→ Requirement: Pick every line out of the entries below that holds the string "Bolivariano", and report them.

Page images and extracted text
____________________

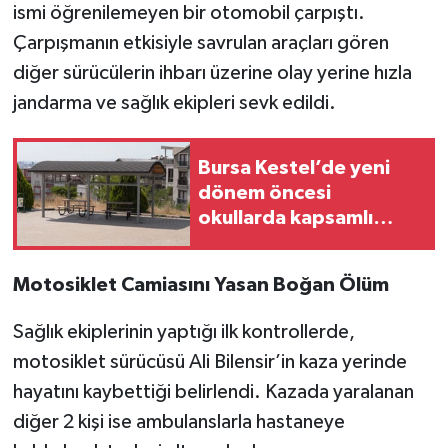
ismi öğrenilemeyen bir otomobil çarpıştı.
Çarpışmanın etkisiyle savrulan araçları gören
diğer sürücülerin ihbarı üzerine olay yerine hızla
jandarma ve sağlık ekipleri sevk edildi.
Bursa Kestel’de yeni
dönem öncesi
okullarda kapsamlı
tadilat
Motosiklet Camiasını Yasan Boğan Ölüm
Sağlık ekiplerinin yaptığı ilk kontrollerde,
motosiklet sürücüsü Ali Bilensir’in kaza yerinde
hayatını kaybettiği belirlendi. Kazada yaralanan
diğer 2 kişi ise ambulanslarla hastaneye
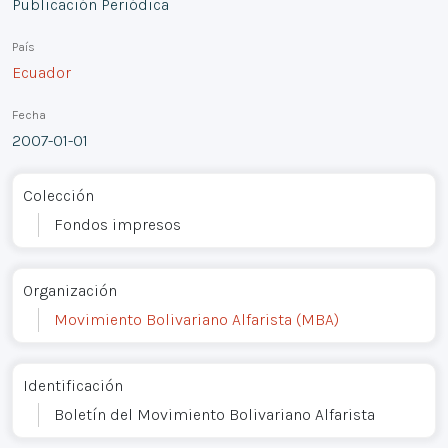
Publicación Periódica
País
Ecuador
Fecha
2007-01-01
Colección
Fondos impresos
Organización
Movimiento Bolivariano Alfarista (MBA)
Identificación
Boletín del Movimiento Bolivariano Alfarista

____________________

→ Completed task:
Movimiento Bolivariano Alfarista (MBA)
Boletín del Movimiento Bolivariano Alfarista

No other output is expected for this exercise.